Department of Addictology, First Faculty of Medicine, Charles University, Apolinarska 4, 128 00 Prague 2, Czech Republic.
Department of Pharmacology, Third Faculty of Medicine, Charles University, Ruska 87, 100 34 Prague 10, Czech Republic.
Int J Mol Sci. 2020 Dec 28;22(1):210. doi: 10.3390/ijms22010210.
The endocannabinoid/CB1R system as well as the central ghrelin signalling with its growth hormone secretagogoue receptors (GHS-R1A) are importantly involved in food intake and reward/reinforcement processing and show distinct overlaps in distribution within the relevant brain regions including the hypothalamus (food intake), the ventral tegmental area (VTA) and the nucleus accumbens (NAC) (reward/reinforcement). The significant mutual interaction between these systems in food intake has been documented; however, the possible role of ghrelin/GHS-R1A in the cannabinoid reinforcement effects and addiction remain unclear. Therefore, the principal aim of the present study was to investigate whether pretreatment with GHS-R1A antagonist/JMV2959 could reduce the CB1R agonist/WIN55,212-2-induced dopamine efflux in the nucleus accumbens shell (NACSh), which is considered a crucial trigger impulse of the addiction process. The synthetic aminoalklylindol cannabinoid WIN55,212-2 administration into the posterior VTA induced significant accumbens dopamine release, which was significantly reduced by the 3 mg/kg i.p. JMV2959 pretreatment. Simultaneously, the cannabinoid-increased accumbens dopamine metabolic turnover was significantly augmented by the JMV2959 pretreament.
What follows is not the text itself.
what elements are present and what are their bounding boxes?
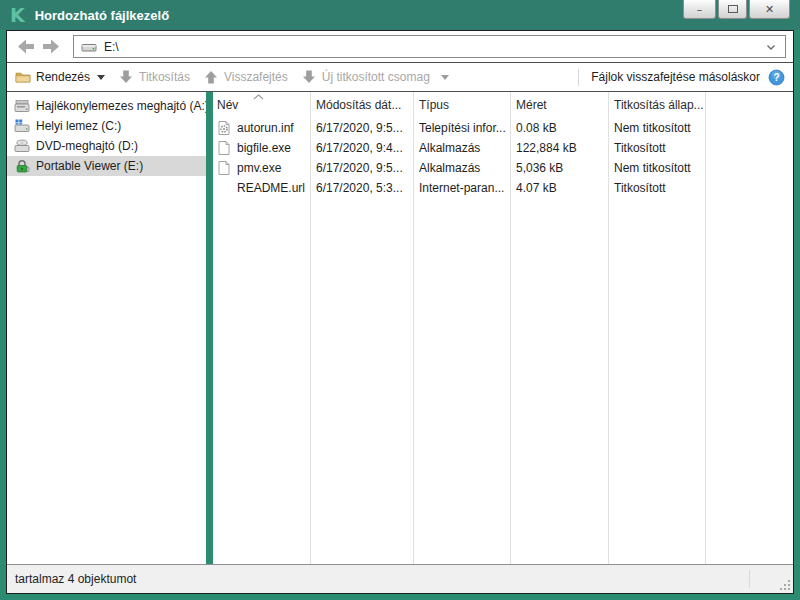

The intracerebral WIN55,212-2 administration also increased the endocannabinoid arachidonoylethanolamide/anandamide and the 2-arachidonoylglycerol/2-AG extracellular levels in the NACSh, which was moderately but significantly attenuated by the JMV2959 pretreatment. Moreover, the cannabinoid-induced decrease in accumbens γ-aminobutyric acid/gamma-aminobutyric acid levels was reversed by the JMV2959 pretreatment. The behavioural study in the LABORAS cage showed that 3 mg/kg JMV2959 pretreatment also significantly reduced the systemic WIN55,212-2-induced behavioural stimulation. Our results demonstrate that the ghrelin/GHS-R1A system significantly participates in the rewarding/reinforcing effects of the cannabinoid/CB1 agonist that are involved in cannabinoid addiction processing.
内源性大麻素/CB1R 系统以及生长激素促分泌受体(GHS-R1A)的中央促胃激素信号传导系统在食物摄入和奖励/强化处理中起着重要作用,并且在包括下丘脑(食物摄入)、腹侧被盖区(VTA)和伏隔核(NAC)(奖励/强化)在内的相关脑区的分布中存在明显的重叠。这些系统在食物摄入方面的相互作用已经得到了充分的证明;然而,促胃激素/ GHS-R1A 在大麻素强化效应和成瘾中的作用尚不清楚。因此,本研究的主要目的是研究 GHS-R1A 拮抗剂/JMV2959 预处理是否可以减少 CB1R 激动剂/WIN55,212-2 在伏隔核壳(NACSh)中的多巴胺释放,这被认为是成瘾过程的关键触发冲动。将合成的氨基酸烷基吲哚大麻素 WIN55,212-2 注入 VTA 后,会显著诱导伏隔核多巴胺的释放,而 3mg/kg 的 JMV2959 预处理则显著减少了这一反应。同时,JMV2959 预处理也显著增加了大麻素引起的伏隔核多巴胺代谢周转率。脑室内 WIN55,212-2 的给药也增加了 NACSh 中的内源性大麻素花生四烯酰乙醇胺/大麻二酚和 2-花生四烯酰甘油/2-AG 的细胞外水平,JMV2959 预处理可适度但显著减弱这种作用。此外,JMV2959 预处理还逆转了大麻素引起的伏隔核γ-氨基丁酸/γ-氨基丁酸水平的降低。在 LABORAS 笼中的行为研究表明,3mg/kg 的 JMV2959 预处理也显著减少了全身 WIN55,212-2 引起的行为刺激。我们的结果表明,促胃激素/ GHS-R1A 系统显著参与了大麻素/CB1 激动剂的奖赏/强化作用,而这些作用与大麻素成瘾处理有关。